**About this task**.
Nothing but the lines from the top of the records through the line with "with decent temperatures" should be returned, exactly, and without pictures.

Supplied data: Begin

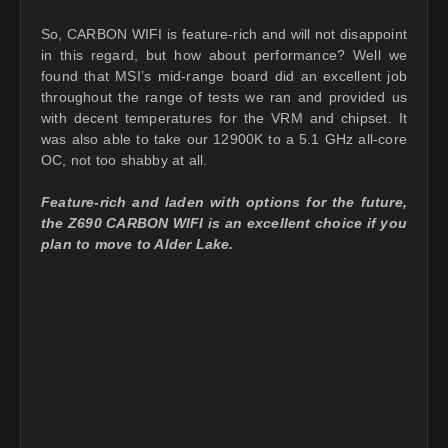
So, CARBON WIFI is feature-rich and will not disappoint
in this regard, but how about performance? Well we
found that MSI’s mid-range board did an excellent job
throughout the range of tests we ran and provided us
with decent temperatures for the VRM and chipset. It
was also able to take our 12900K to a 5.1 GHz all-core
OC, not too shabby at all.
Feature-rich and laden with options for the future,
the Z690 CARBON WIFI is an excellent choice if you
plan to move to Alder Lake.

Supplied data: End

**Completed exercise**.
So, CARBON WIFI is feature-rich and will not disappoint
in this regard, but how about performance? Well we
found that MSI’s mid-range board did an excellent job
throughout the range of tests we ran and provided us
with decent temperatures for the VRM and chipset. It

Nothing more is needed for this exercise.